Ask Slashdot: What Is the Most Painless Intro To GPU Programming?
dryriver writes "I am an intermediate-level programmer who works mostly in C# NET. I have a couple of image/video processing algorithms that are highly parallelizable — running them on a GPU instead of a CPU should result in a considerable speedup (anywhere from 10x times to perhaps 30x or 40x times speedup, depending on the quality of the implementation). Now here is my question: What, currently, is the most painless way to start playing with GPU programming? Do I have to learn CUDA/OpenCL — which seems a daunting task to me — or is there a simpler way? Perhaps a Visual Programming Language or 'VPL' that lets you connect boxes/nodes and access the GPU very simply? I should mention that I am on Windows, and that the GPU computing prototypes I want to build should be able to run on Windows. Surely there must a be a 'relatively painless' way out there, with which one can begin to learn how to harness the GPU?"
GPU programming is painful. A painless introduction doesn't capture the flavor of it.
Since the whole point of GPU programming is efficiency, don't even think about VBing it. Or Pythoning it. Or whatever layer of a shiny crap might seem superficially appealing to you.
Learn OpenCL and do the job properly.
When all you have is a hammer, every problem starts to look like a thumb.
So there's nothing really easy about GPU programming. You can look at C++ AMP from Microsoft, OpenMP or one of the other abstractions but you really need to understand how these massively parallel machines work. It's possible to write some perfectly valid code in any of these environments which will run SLOWER than on the CPU because you didn't understand fundamentally how GPUs excel at processing.
Udacity currently has a fairly decent intro course on GPU programming at: https://www.udacity.com/course/cs344
It's based around NVIDIA and CUDA but most of the concepts in the course can be applied to OpenCL or another GPU programming API with a little syntax translation. Also you can do everything for the course in your web-browser and you don't need an NVIDIA GPU to finish the course exercises.
I'd suggest running through that and then deciding on what API you want to end up using.
I teach this stuff daily, and the huge advance over the past year has been the availability of OpenACC, and now OpenMP 4, compilers that allow you to use directives and offload much of the CUDA pain to the compiler.
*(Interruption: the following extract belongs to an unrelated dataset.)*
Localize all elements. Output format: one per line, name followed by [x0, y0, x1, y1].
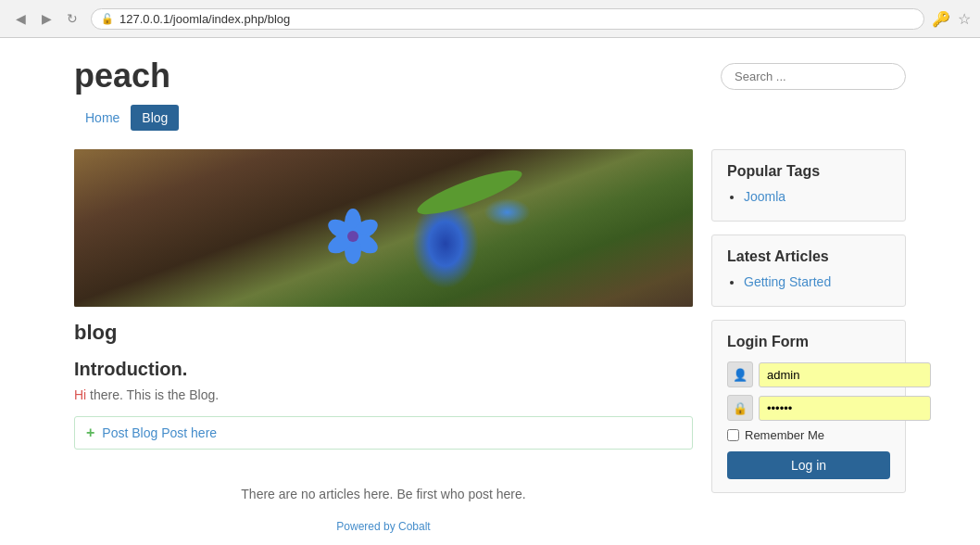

There is now a substantial base of successful codes that demonstrate that this really works efficiently (both development time and FLOPS). S3D runs at 15 PFLOPS on Titan using this and may well win the Gordon Bell prize this year. Less than 1% of lines of code modified there. NVIDIA has a whole web site devoted to use cases.
I recommend you spend a day to learn it. There are regular online courses offered, and there is a morning session on it this Monday at XSEDE 13 if you are one of those HPC guys. A decent amount is available online as well.
BTW, with AMD moving to Fusion, the last real supporter of OpenCL is gone. NVIDIA prefers OpenACC or CUDA and Intel prefers OpenMP 4 for MIC/Phi. So everyone officially supports it, but no one really puts any resources into it and you need that with how fast this hardware evolves.